# RECORDS TO PROCESS:
******************************
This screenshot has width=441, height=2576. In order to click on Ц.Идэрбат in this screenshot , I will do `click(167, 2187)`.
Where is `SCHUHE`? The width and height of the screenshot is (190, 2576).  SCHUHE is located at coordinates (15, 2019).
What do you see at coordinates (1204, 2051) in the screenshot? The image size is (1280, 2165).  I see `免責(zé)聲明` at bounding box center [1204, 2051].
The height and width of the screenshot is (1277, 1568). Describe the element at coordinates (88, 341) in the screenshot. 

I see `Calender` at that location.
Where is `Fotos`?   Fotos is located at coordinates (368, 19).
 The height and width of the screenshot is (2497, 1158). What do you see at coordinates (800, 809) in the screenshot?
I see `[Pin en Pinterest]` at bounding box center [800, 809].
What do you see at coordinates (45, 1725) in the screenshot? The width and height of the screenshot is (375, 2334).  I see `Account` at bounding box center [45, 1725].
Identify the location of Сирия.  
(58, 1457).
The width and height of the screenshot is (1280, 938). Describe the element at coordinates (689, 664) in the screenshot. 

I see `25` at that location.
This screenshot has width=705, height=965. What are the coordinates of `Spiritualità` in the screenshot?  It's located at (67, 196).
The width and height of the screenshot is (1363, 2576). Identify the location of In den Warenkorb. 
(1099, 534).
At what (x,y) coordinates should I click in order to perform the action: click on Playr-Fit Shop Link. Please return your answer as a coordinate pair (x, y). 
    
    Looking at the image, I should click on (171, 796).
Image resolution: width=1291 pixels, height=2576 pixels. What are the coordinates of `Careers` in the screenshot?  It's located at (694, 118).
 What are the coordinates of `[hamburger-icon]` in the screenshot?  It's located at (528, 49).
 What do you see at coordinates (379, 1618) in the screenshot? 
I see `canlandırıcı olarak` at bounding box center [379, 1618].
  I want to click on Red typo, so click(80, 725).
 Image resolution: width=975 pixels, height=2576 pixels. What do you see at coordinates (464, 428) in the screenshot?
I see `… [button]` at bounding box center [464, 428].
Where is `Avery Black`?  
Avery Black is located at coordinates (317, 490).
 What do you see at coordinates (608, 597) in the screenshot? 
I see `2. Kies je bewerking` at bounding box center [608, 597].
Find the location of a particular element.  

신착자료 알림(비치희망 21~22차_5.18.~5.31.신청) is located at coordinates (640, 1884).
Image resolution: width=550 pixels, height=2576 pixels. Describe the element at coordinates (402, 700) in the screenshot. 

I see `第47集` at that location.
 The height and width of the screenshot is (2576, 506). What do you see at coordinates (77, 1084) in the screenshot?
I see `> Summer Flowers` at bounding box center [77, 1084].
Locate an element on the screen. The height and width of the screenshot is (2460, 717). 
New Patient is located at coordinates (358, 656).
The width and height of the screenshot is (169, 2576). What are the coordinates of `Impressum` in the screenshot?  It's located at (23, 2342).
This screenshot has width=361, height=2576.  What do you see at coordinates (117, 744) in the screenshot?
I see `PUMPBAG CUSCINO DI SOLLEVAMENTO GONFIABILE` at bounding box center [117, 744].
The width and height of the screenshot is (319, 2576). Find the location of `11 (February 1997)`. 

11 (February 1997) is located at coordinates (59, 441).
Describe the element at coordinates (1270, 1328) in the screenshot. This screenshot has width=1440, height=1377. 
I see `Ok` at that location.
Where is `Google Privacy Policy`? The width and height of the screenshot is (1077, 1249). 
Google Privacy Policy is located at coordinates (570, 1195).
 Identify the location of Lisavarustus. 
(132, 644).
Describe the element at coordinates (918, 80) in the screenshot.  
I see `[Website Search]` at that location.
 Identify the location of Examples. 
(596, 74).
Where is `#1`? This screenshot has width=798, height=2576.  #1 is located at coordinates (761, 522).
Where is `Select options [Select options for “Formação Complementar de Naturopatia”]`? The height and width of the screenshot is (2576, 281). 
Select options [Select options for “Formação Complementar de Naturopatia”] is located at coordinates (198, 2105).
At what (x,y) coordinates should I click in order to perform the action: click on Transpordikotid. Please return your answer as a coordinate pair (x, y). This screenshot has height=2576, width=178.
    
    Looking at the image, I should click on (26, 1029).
******************************
# BRIEF:
Every record above must be duplicated exactly.

# RESULT BELOW:
This screenshot has width=441, height=2576. In order to click on Ц.Идэрбат in this screenshot , I will do `click(167, 2187)`.
Where is `SCHUHE`? The width and height of the screenshot is (190, 2576).  SCHUHE is located at coordinates (15, 2019).
What do you see at coordinates (1204, 2051) in the screenshot? The image size is (1280, 2165).  I see `免責(zé)聲明` at bounding box center [1204, 2051].
The height and width of the screenshot is (1277, 1568). Describe the element at coordinates (88, 341) in the screenshot. 

I see `Calender` at that location.
Where is `Fotos`?   Fotos is located at coordinates (368, 19).
 The height and width of the screenshot is (2497, 1158). What do you see at coordinates (800, 809) in the screenshot?
I see `[Pin en Pinterest]` at bounding box center [800, 809].
What do you see at coordinates (45, 1725) in the screenshot? The width and height of the screenshot is (375, 2334).  I see `Account` at bounding box center [45, 1725].
Identify the location of Сирия.  
(58, 1457).
The width and height of the screenshot is (1280, 938). Describe the element at coordinates (689, 664) in the screenshot. 

I see `25` at that location.
This screenshot has width=705, height=965. What are the coordinates of `Spiritualità` in the screenshot?  It's located at (67, 196).
The width and height of the screenshot is (1363, 2576). Identify the location of In den Warenkorb. 
(1099, 534).
At what (x,y) coordinates should I click in order to perform the action: click on Playr-Fit Shop Link. Please return your answer as a coordinate pair (x, y). 
    
    Looking at the image, I should click on (171, 796).
Image resolution: width=1291 pixels, height=2576 pixels. What are the coordinates of `Careers` in the screenshot?  It's located at (694, 118).
 What are the coordinates of `[hamburger-icon]` in the screenshot?  It's located at (528, 49).
 What do you see at coordinates (379, 1618) in the screenshot? 
I see `canlandırıcı olarak` at bounding box center [379, 1618].
  I want to click on Red typo, so click(80, 725).
 Image resolution: width=975 pixels, height=2576 pixels. What do you see at coordinates (464, 428) in the screenshot?
I see `… [button]` at bounding box center [464, 428].
Where is `Avery Black`?  
Avery Black is located at coordinates (317, 490).
 What do you see at coordinates (608, 597) in the screenshot? 
I see `2. Kies je bewerking` at bounding box center [608, 597].
Find the location of a particular element.  

신착자료 알림(비치희망 21~22차_5.18.~5.31.신청) is located at coordinates (640, 1884).
Image resolution: width=550 pixels, height=2576 pixels. Describe the element at coordinates (402, 700) in the screenshot. 

I see `第47集` at that location.
 The height and width of the screenshot is (2576, 506). What do you see at coordinates (77, 1084) in the screenshot?
I see `> Summer Flowers` at bounding box center [77, 1084].
Locate an element on the screen. The height and width of the screenshot is (2460, 717). 
New Patient is located at coordinates (358, 656).
The width and height of the screenshot is (169, 2576). What are the coordinates of `Impressum` in the screenshot?  It's located at (23, 2342).
This screenshot has width=361, height=2576.  What do you see at coordinates (117, 744) in the screenshot?
I see `PUMPBAG CUSCINO DI SOLLEVAMENTO GONFIABILE` at bounding box center [117, 744].
The width and height of the screenshot is (319, 2576). Find the location of `11 (February 1997)`. 

11 (February 1997) is located at coordinates (59, 441).
Describe the element at coordinates (1270, 1328) in the screenshot. This screenshot has width=1440, height=1377. 
I see `Ok` at that location.
Where is `Google Privacy Policy`? The width and height of the screenshot is (1077, 1249). 
Google Privacy Policy is located at coordinates (570, 1195).
 Identify the location of Lisavarustus. 
(132, 644).
Describe the element at coordinates (918, 80) in the screenshot.  
I see `[Website Search]` at that location.
 Identify the location of Examples. 
(596, 74).
Where is `#1`? This screenshot has width=798, height=2576.  #1 is located at coordinates (761, 522).
Where is `Select options [Select options for “Formação Complementar de Naturopatia”]`? The height and width of the screenshot is (2576, 281). 
Select options [Select options for “Formação Complementar de Naturopatia”] is located at coordinates (198, 2105).
At what (x,y) coordinates should I click in order to perform the action: click on Transpordikotid. Please return your answer as a coordinate pair (x, y). This screenshot has height=2576, width=178.
    
    Looking at the image, I should click on (26, 1029).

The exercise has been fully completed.